> **WORK TO COMPLETE**
Where the data below contains pictures, omit them; output the rest word for word.

> **EXCERPTED DATA**

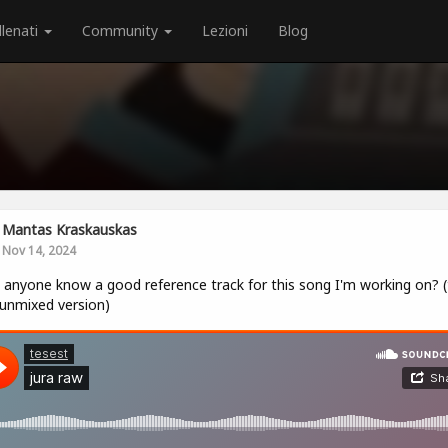
llenati
Community
Lezioni
Blog
Mantas Kraskauskas
Nov 14, 2024
anyone know a good reference track for this song I'm working on? (
 unmixed version)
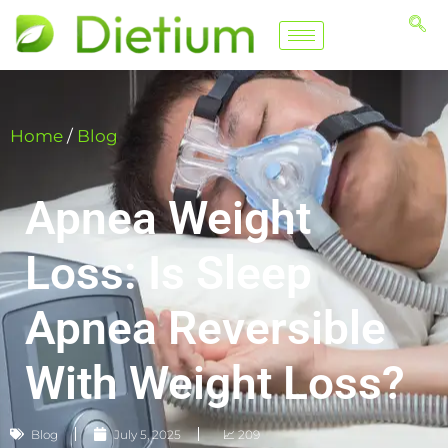
Home
/
Blog
Apnea Weight
Loss: Is Sleep
Apnea Reversible
With Weight Loss​?
Blog
July 5, 2025
📈 209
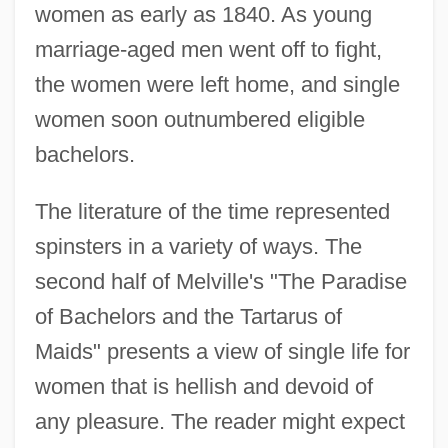
women as early as 1840. As young
marriage-aged men went off to fight,
the women were left home, and single
women soon outnumbered eligible
bachelors.
The literature of the time represented
spinsters in a variety of ways. The
second half of Melville's "The Paradise
of Bachelors and the Tartarus of
Maids" presents a view of single life for
women that is hellish and devoid of
any pleasure. The reader might expect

> **TASK SOLUTION**
llenati
Community
Lezioni
Blog
Mantas Kraskauskas
Nov 14, 2024
anyone know a good reference track for this song I'm working on? (
 unmixed version)
Home
/
Blog
Apnea Weight
Loss: Is Sleep
Apnea Reversible
With Weight Loss​?
Blog
July 5, 2025
📈 209
women as early as 1840. As young
marriage-aged men went off to fight,
the women were left home, and single
women soon outnumbered eligible
bachelors.
The literature of the time represented
spinsters in a variety of ways. The
second half of Melville's "The Paradise
of Bachelors and the Tartarus of
Maids" presents a view of single life for
women that is hellish and devoid of
any pleasure. The reader might expect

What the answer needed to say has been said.